I feel like a thief. Last week, our youngest foster child stood on her own for the first time. Yesterday, she learned how to wave, and uses the gesture to say hi at all the right times and everything. Next week, she'll probably be walking. These are beautiful moments—milestone moments—in the life of a child.
But they're not my moments.
Talking to the parents of these little ones reveals something of an epidemic. In one child's case, many of her mother's friends have had children in and out of the system, and she talks about it quite casually. On the other, there's a dad who has had multiple kids in the system, and because of their experiences, they have some fears. It's so mundane, they're almost indifferent.
Not to say that they don't love their kids, and they don't parent well. So far, all the children we've had in our home have been great kids: generally polite, well-behaved, and taught well. There's just some sort of disconnect between providing a positive childhood experience, and providing a safe place for these children to be.
The saddest part of those accounts is not that they have had bad experiences with DHS or foster care in general, the saddest part of those accounts is that it's just so normal to have their kids taken away. It speaks volumes.
It's just a natural part of life. You live, you have kids, the government takes them away. It's as normal and casual as taking a child to the park or the zoo—perhaps even more routine.
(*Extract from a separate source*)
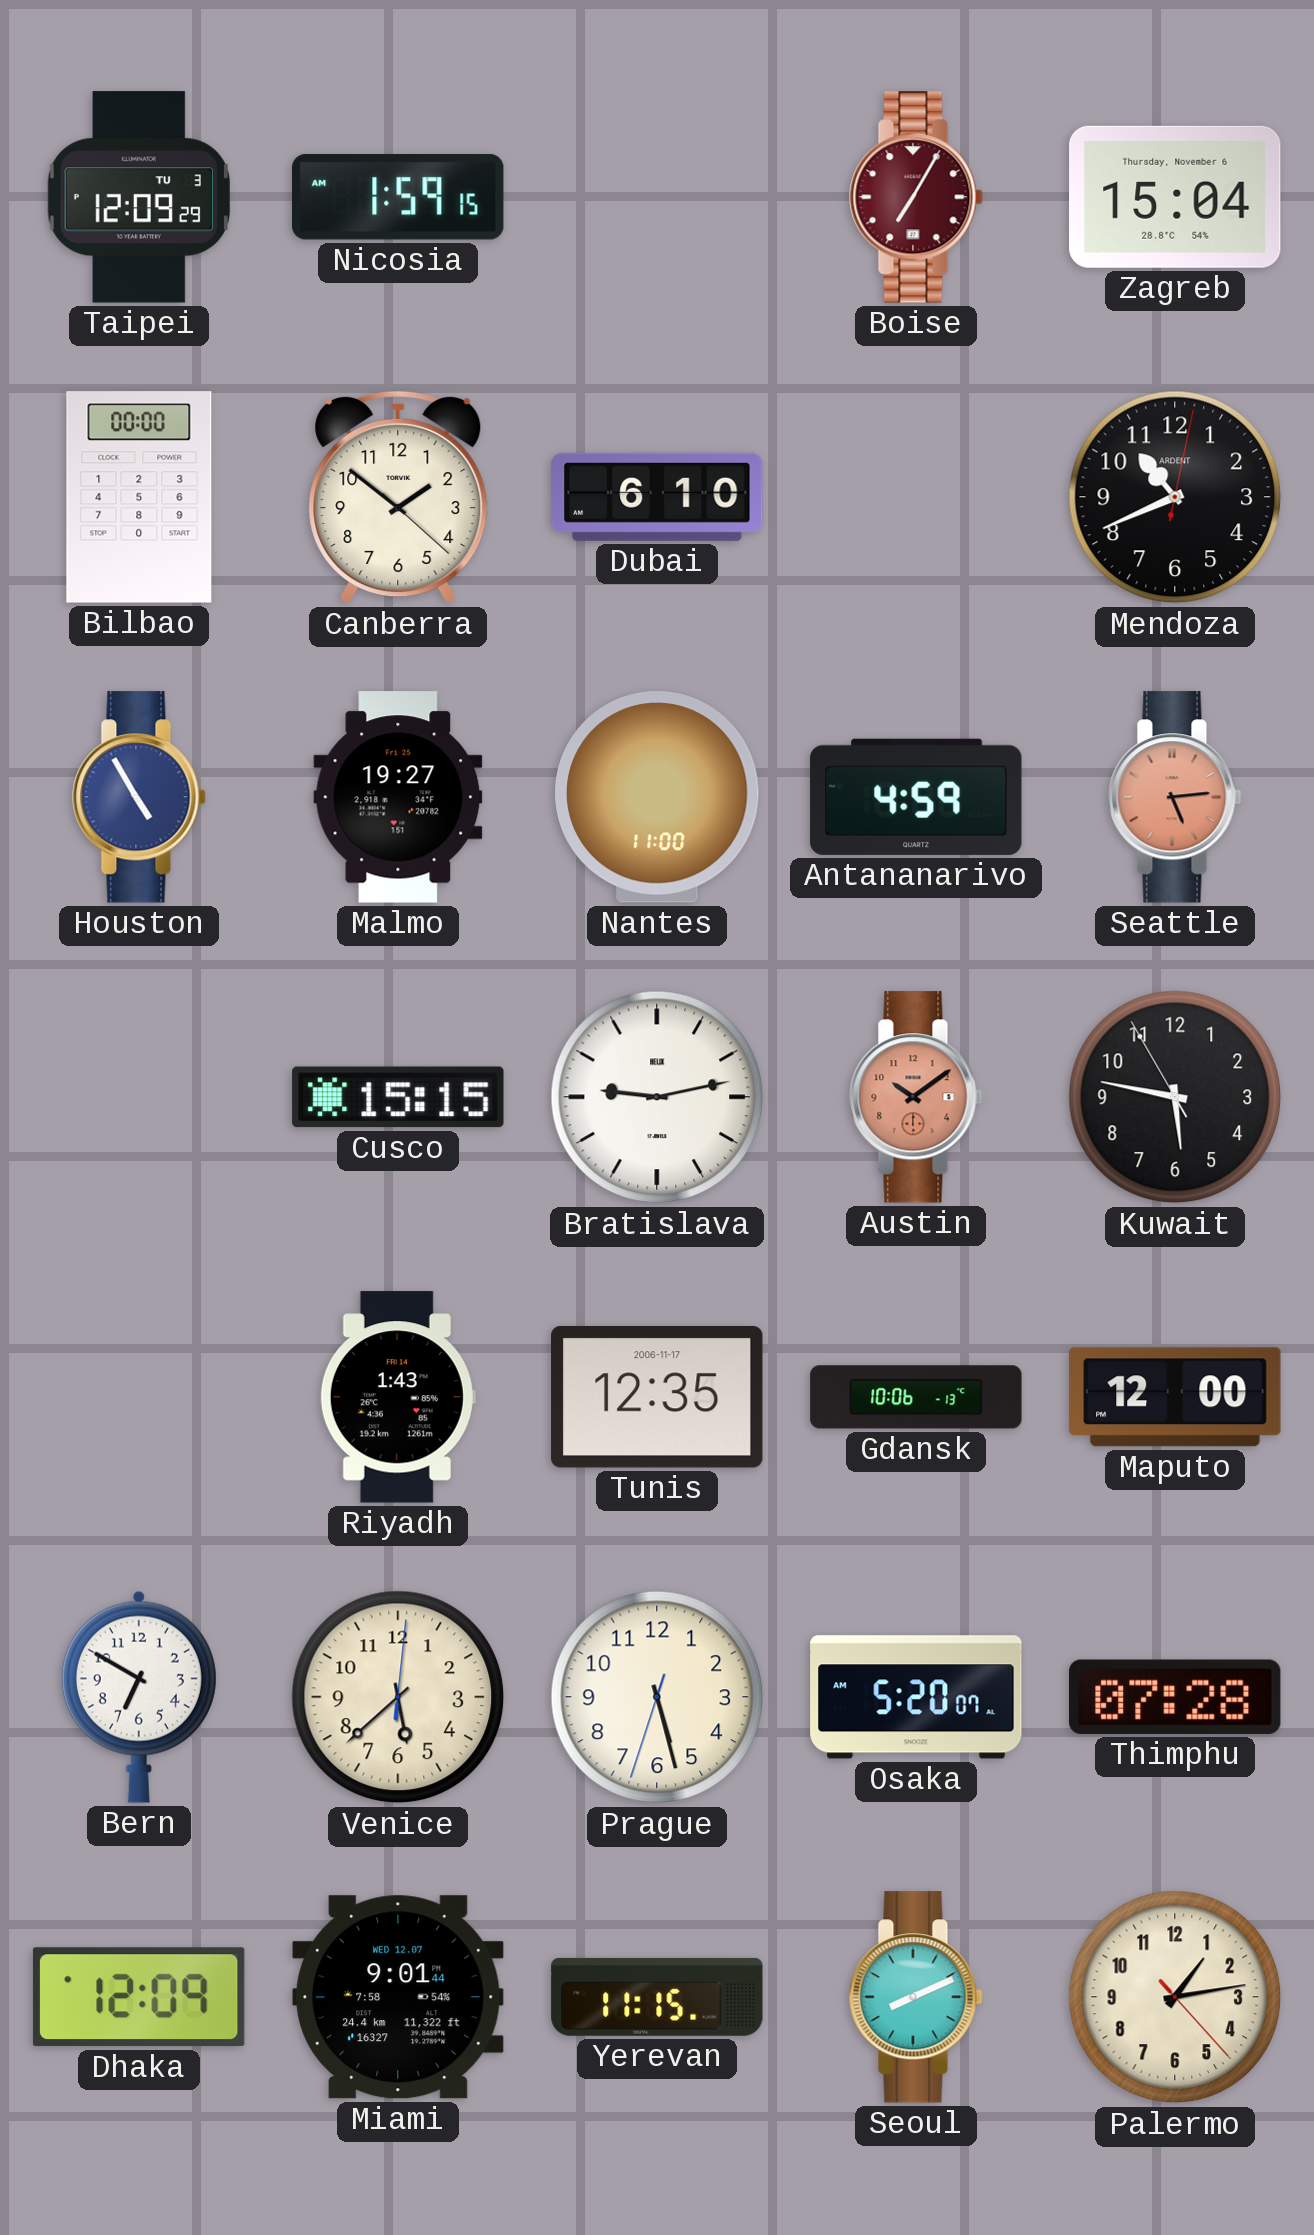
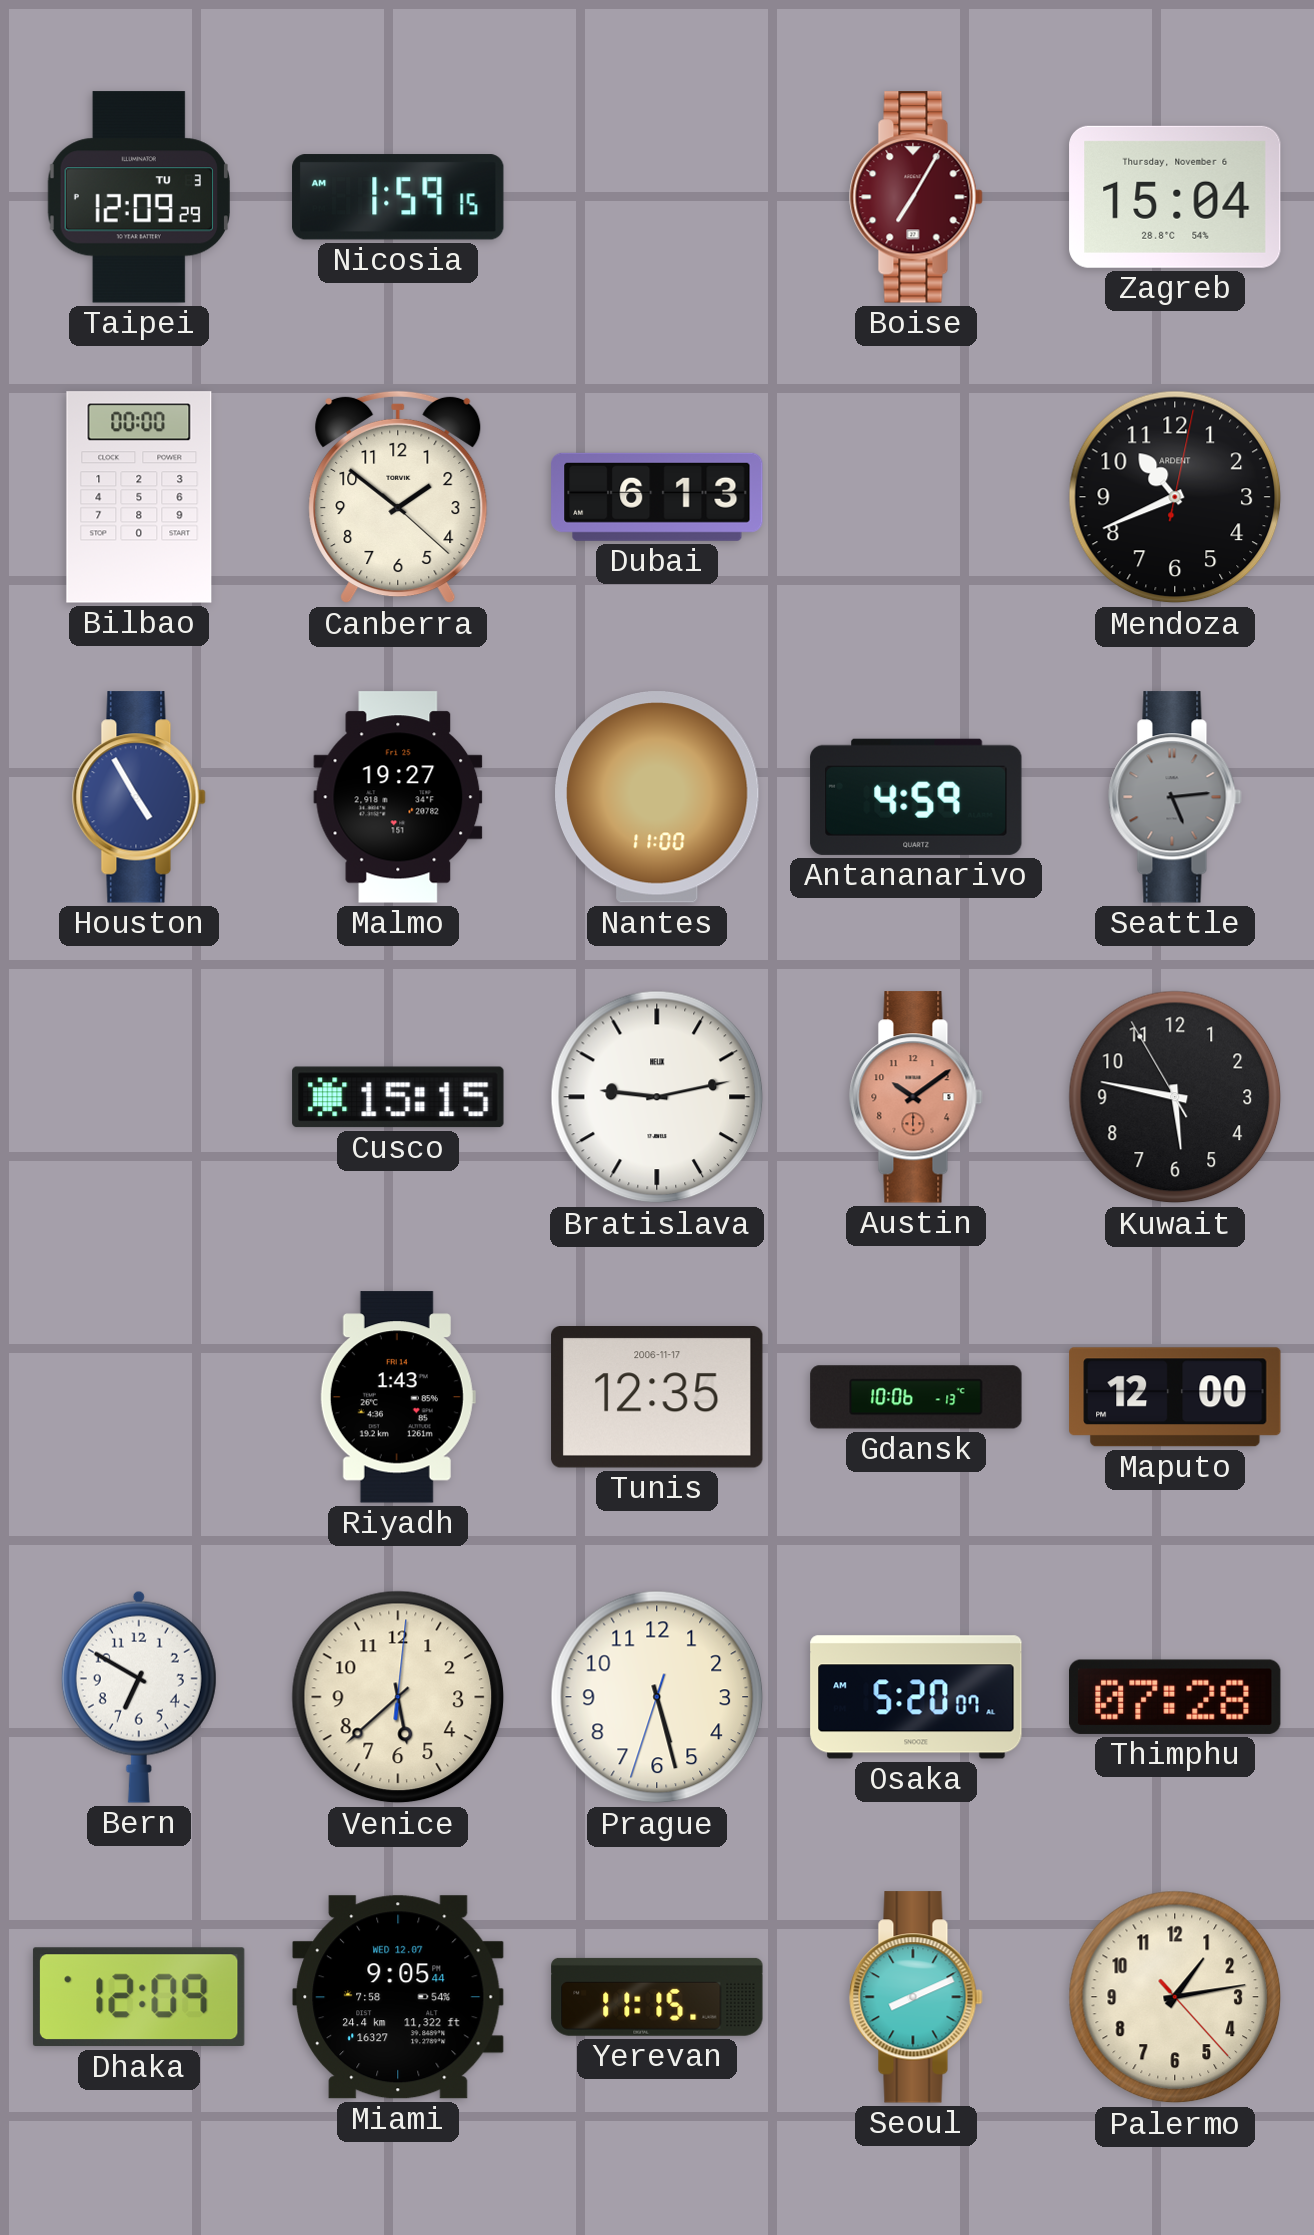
Dubai: 6:10 -> 6:13
Seattle dial: salmon -> grey
Miami: 9:01 -> 9:05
What kills me is that I recognize the problem, I just feel helpless to fight against it. I want to grab these people by their shoulders and scream "It doesn't have to be this way! You don't just have to have your children taken! You can be different!"
But they rarely see themselves as the problem. Usually, they blame DHS, or the foster parents, or whoever else they can attack. Many truly believe that DHS or CPS workers actually enjoy taking children away. One case worker we talked to told us of a recent experience where a parent claimed he was only taking their child so he could meet his quota and get a bonus paycheck for it.
What the what?
It truly breaks my heart that Hailee and I get to enjoy all these moments with these children. I hate that we've stolen precious memories from parents. But I also hate that these parents don't see that the enemy is not us, or the system, or anything else.
The enemy is the curse. The enemy is the life these parents willingly subject themselves and their children to, because they think they're stuck. Or they simply don't know better.
Pray for Hailee and I.
It starts with making a difference in the lives of these children, but we know there's so much more we can do. How can we help these parents understand that there is a better way to live? How can we come alongside them and help them show them the love of Jesus, while teaching and mentoring them into becoming the parents God created them to be for these children?
We hope we can find a way to do all of those things, because we want to treat the disease instead of just the symptoms. We don't want to be thieves.